◆ **What you need to do**
Go through the entries below and count the lines where "from" occurs. Give nothing but that number.
------ Data extracts ------
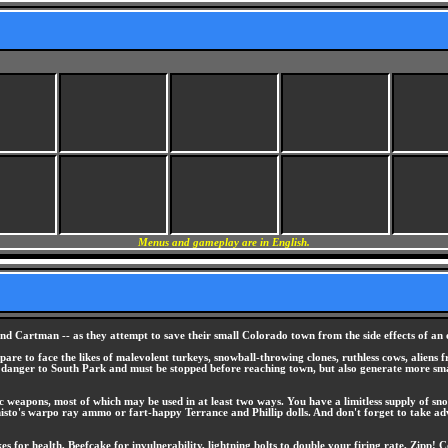
Menus and gameplay are in English.
nd Cartman -- as they attempt to save their small Colorado town from the side effects of an 
epare to face the likes of malevolent turkeys, snowball-throwing clones, ruthless cows, aliens 
st danger to South Park and must be stopped before reaching town, but also generate more smal
ic weapons, most of which may be used in at least two ways. You have a limitless supply of sn
histo's warpo ray ammo or fart-happy Terrance and Phillip dolls. And don't forget to take adv
 for health, Beefcake for invulnerability, lightning bolts to double your firing rate, Zipp! 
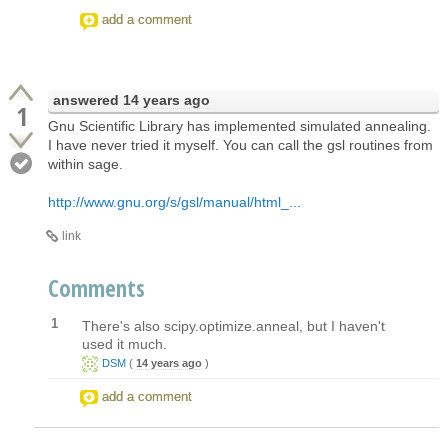
add a comment
answered
14 years ago
1
Gnu Scientific Library has implemented simulated annealing.
I have never tried it myself. You can call the gsl routines from
within sage.
http://www.gnu.org/s/gsl/manual/html_...
link
Comments
1
There's also scipy.optimize.anneal, but I haven't
used it much.
DSM
(
14 years ago
)
add a comment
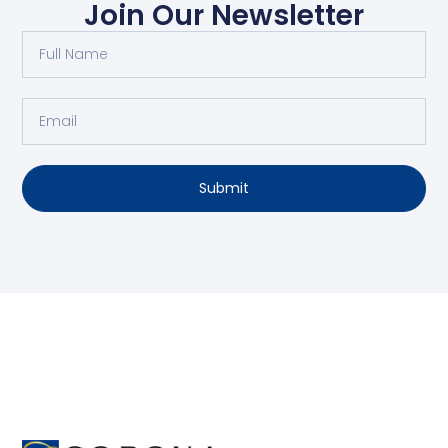
Join Our Newsletter
Submit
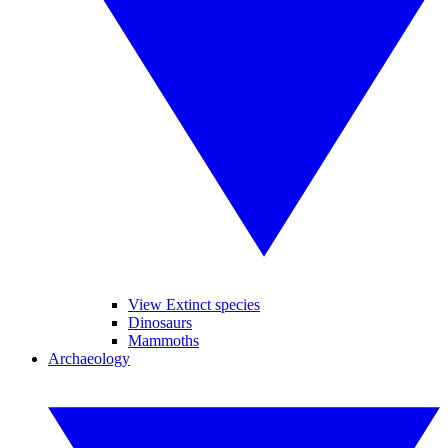
View Extinct species
Dinosaurs
Mammoths
Archaeology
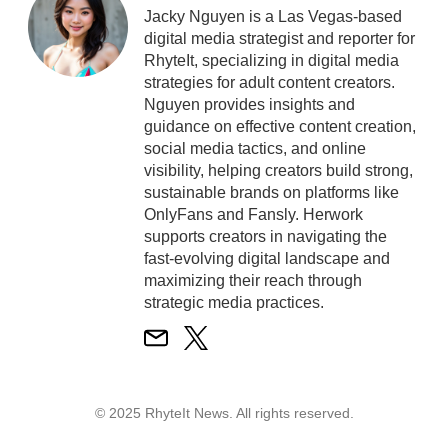
Jacky Nguyen is a Las Vegas-based
digital media strategist and reporter for
RhyteIt, specializing in digital media
strategies for adult content creators.
Nguyen provides insights and
guidance on effective content creation,
social media tactics, and online
visibility, helping creators build strong,
sustainable brands on platforms like
OnlyFans and Fansly. Herwork
supports creators in navigating the
fast-evolving digital landscape and
maximizing their reach through
strategic media practices.
© 2025 RhyteIt News. All rights reserved.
------
◆ **Solved problem**
2